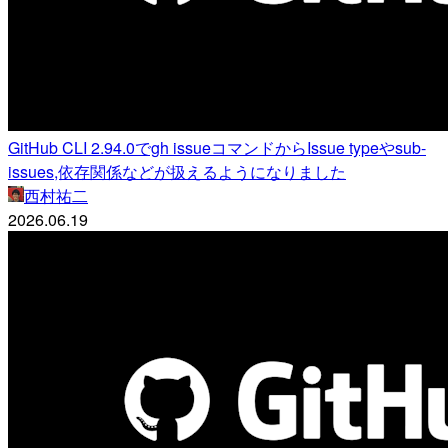
GitHub CLI 2.94.0でgh issueコマンドからIssue typeやsub-
issues,依存関係などが扱えるようになりました
西村祐二
2026.06.19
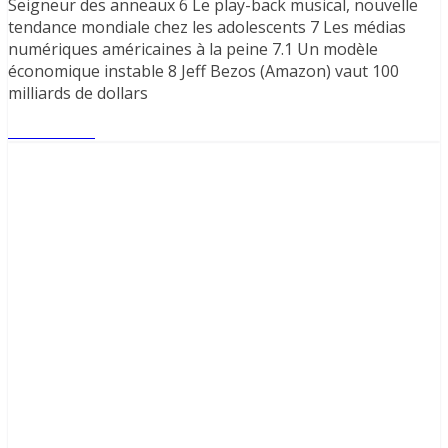
Seigneur des anneaux 6 Le play-back musical, nouvelle
tendance mondiale chez les adolescents 7 Les médias
numériques américaines à la peine 7.1 Un modèle
économique instable 8 Jeff Bezos (Amazon) vaut 100
milliards de dollars
Lire l'article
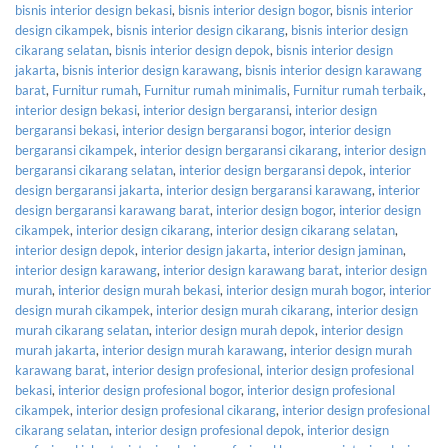
bisnis interior design bekasi
,
bisnis interior design bogor
,
bisnis interior
design cikampek
,
bisnis interior design cikarang
,
bisnis interior design
cikarang selatan
,
bisnis interior design depok
,
bisnis interior design
jakarta
,
bisnis interior design karawang
,
bisnis interior design karawang
barat
,
Furnitur rumah
,
Furnitur rumah minimalis
,
Furnitur rumah terbaik
,
interior design bekasi
,
interior design bergaransi
,
interior design
bergaransi bekasi
,
interior design bergaransi bogor
,
interior design
bergaransi cikampek
,
interior design bergaransi cikarang
,
interior design
bergaransi cikarang selatan
,
interior design bergaransi depok
,
interior
design bergaransi jakarta
,
interior design bergaransi karawang
,
interior
design bergaransi karawang barat
,
interior design bogor
,
interior design
cikampek
,
interior design cikarang
,
interior design cikarang selatan
,
interior design depok
,
interior design jakarta
,
interior design jaminan
,
interior design karawang
,
interior design karawang barat
,
interior design
murah
,
interior design murah bekasi
,
interior design murah bogor
,
interior
design murah cikampek
,
interior design murah cikarang
,
interior design
murah cikarang selatan
,
interior design murah depok
,
interior design
murah jakarta
,
interior design murah karawang
,
interior design murah
karawang barat
,
interior design profesional
,
interior design profesional
bekasi
,
interior design profesional bogor
,
interior design profesional
cikampek
,
interior design profesional cikarang
,
interior design profesional
cikarang selatan
,
interior design profesional depok
,
interior design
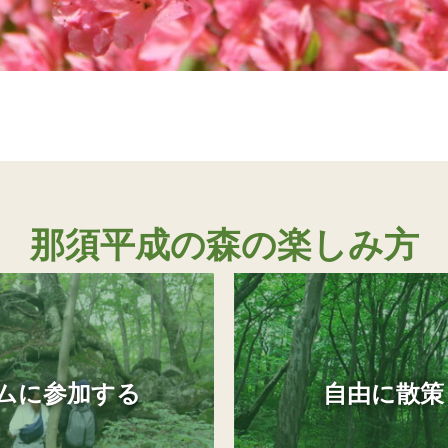
那須平成の森の楽しみ方
ムに参加する
自由に散策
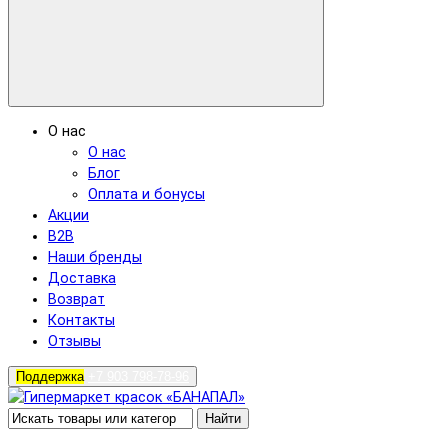
О нас
О нас
Блог
Оплата и бонусы
Акции
B2B
Наши бренды
Доставка
Возврат
Контакты
Отзывы
Поддержка
+7 903 798-78-96
Найти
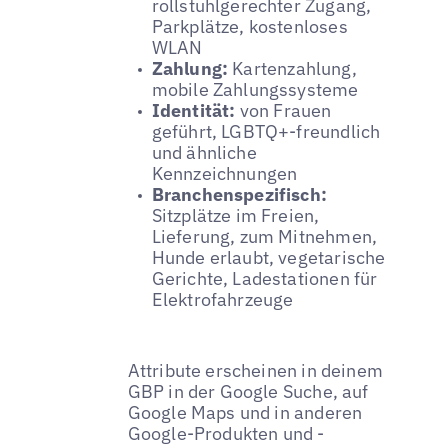
rollstuhlgerechter Zugang,
Parkplätze, kostenloses
WLAN
Zahlung:
Kartenzahlung,
mobile Zahlungssysteme
Identität:
von Frauen
geführt, LGBTQ+-freundlich
und ähnliche
Kennzeichnungen
Branchenspezifisch:
Sitzplätze im Freien,
Lieferung, zum Mitnehmen,
Hunde erlaubt, vegetarische
Gerichte, Ladestationen für
Elektrofahrzeuge
Attribute erscheinen in deinem
GBP in der Google Suche, auf
Google Maps und in anderen
Google-Produkten und -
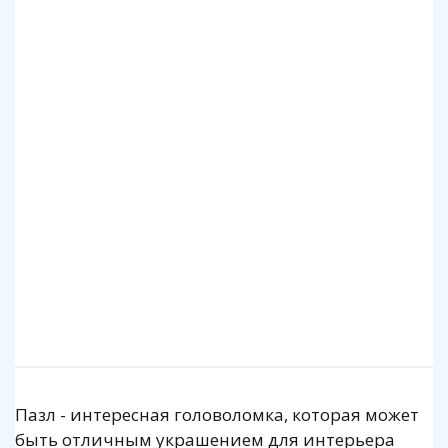
Клей для пазлов Step
Коврик для пазлов Step до 2000 деталей
140 р.
1 140 р.
Подробнее
Подробнее
Пазл - интересная головоломка, которая может
быть отличным украшением для интерьера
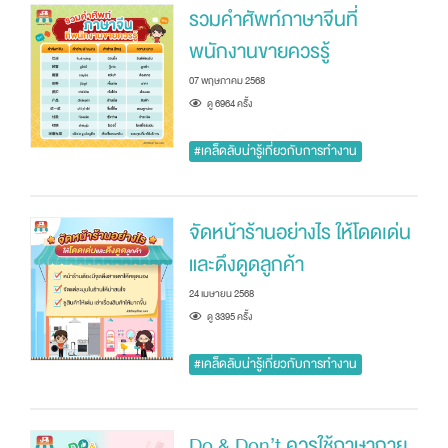
รวมคำศัพท์ภาษาจีนที่
พนักงานขายควรรู้
07 พฤษภาคม 2568
ดู 6964 ครัั้ง
#เคล็ดลับน่ารู้เกี่ยวกับการทำงาน
จัดหน้าร้านอย่างไร ให้โดดเด่น
และดึงดูดลูกค้า
24 เมษายน 2568
ดู 3395 ครัั้ง
#เคล็ดลับน่ารู้เกี่ยวกับการทำงาน
Do & Don’t ควรใช้ภาษากาย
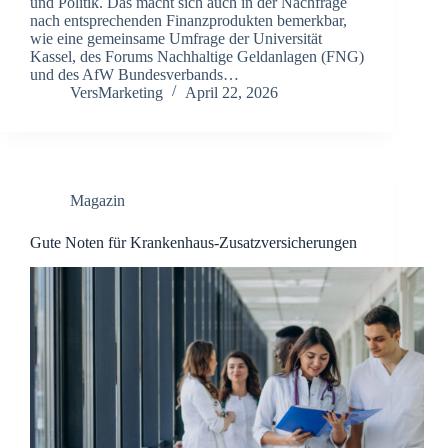
und Politik. Das macht sich auch in der Nachfrage
nach entsprechenden Finanzprodukten bemerkbar,
wie eine gemeinsame Umfrage der Universität
Kassel, des Forums Nachhaltige Geldanlagen (FNG)
und des AfW Bundesverbands…
VersMarketing
April 22, 2026
Magazin
Gute Noten für Krankenhaus-Zusatzversicherungen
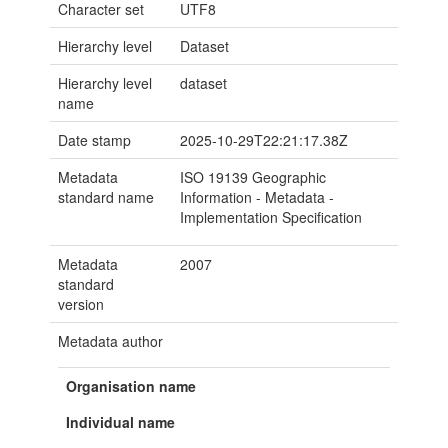
Character set
UTF8
Hierarchy level
Dataset
Hierarchy level
dataset
name
Date stamp
2025-10-29T22:21:17.38Z
Metadata
ISO 19139 Geographic
standard name
Information - Metadata -
Implementation Specification
Metadata
2007
standard
version
Metadata author
Organisation name
Individual name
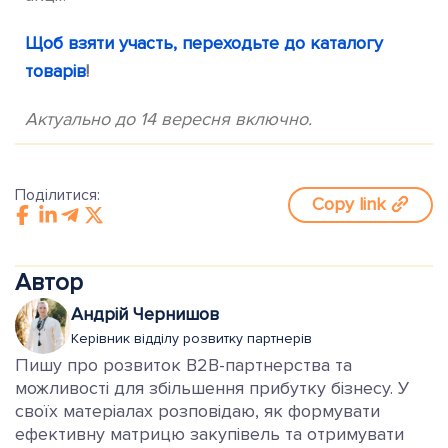
Щоб взяти участь, переходьте до каталогу
товарів
!
Актуально до 14 вересня включно.
Поділитися:
Copy link
Автор
Андрій Чернишов
Керівник відділу розвитку партнерів
Пишу про розвиток B2B-партнерства та
можливості для збільшення прибутку бізнесу. У
своїх матеріалах розповідаю, як формувати
ефективну матрицю закупівель та отримувати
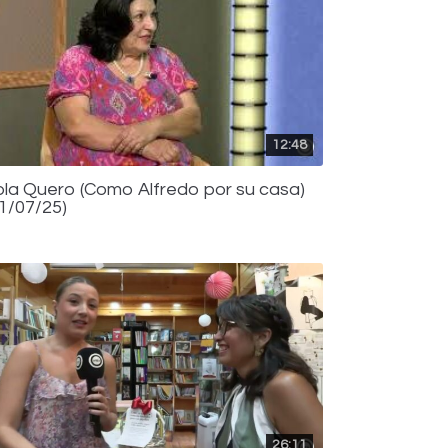
12:48
ola Quero (Como Alfredo por su casa)
01/07/25)
26:11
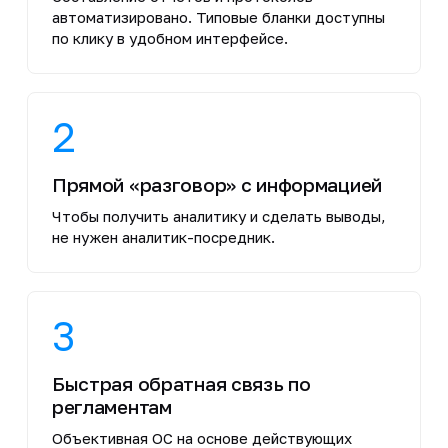
автоматизировано. Типовые бланки доступны
по клику в удобном интерфейсе.
2
Прямой «разговор» с информацией
Чтобы получить аналитику и сделать выводы,
не нужен аналитик-посредник.
3
Быстрая обратная связь по
регламентам
Объективная ОС на основе действующих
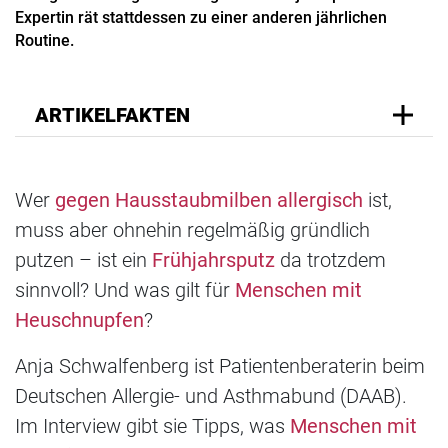
Expertin rät stattdessen zu einer anderen jährlichen
Routine.
ARTIKELFAKTEN
Wer
gegen Hausstaubmilben allergisch
ist,
muss aber ohnehin regelmäßig gründlich
putzen – ist ein
Frühjahrsputz
da trotzdem
sinnvoll? Und was gilt für
Menschen mit
Heuschnupfen
?
Anja Schwalfenberg ist Patientenberaterin beim
Deutschen Allergie- und Asthmabund (DAAB).
Im Interview gibt sie Tipps, was
Menschen mit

[Exercise]
What lines of the material contain "Furnitur"? Show them.

[Result of this exercise]
Furnitur rumah
Furnitur rumah minimalis
Furnitur rumah terbaik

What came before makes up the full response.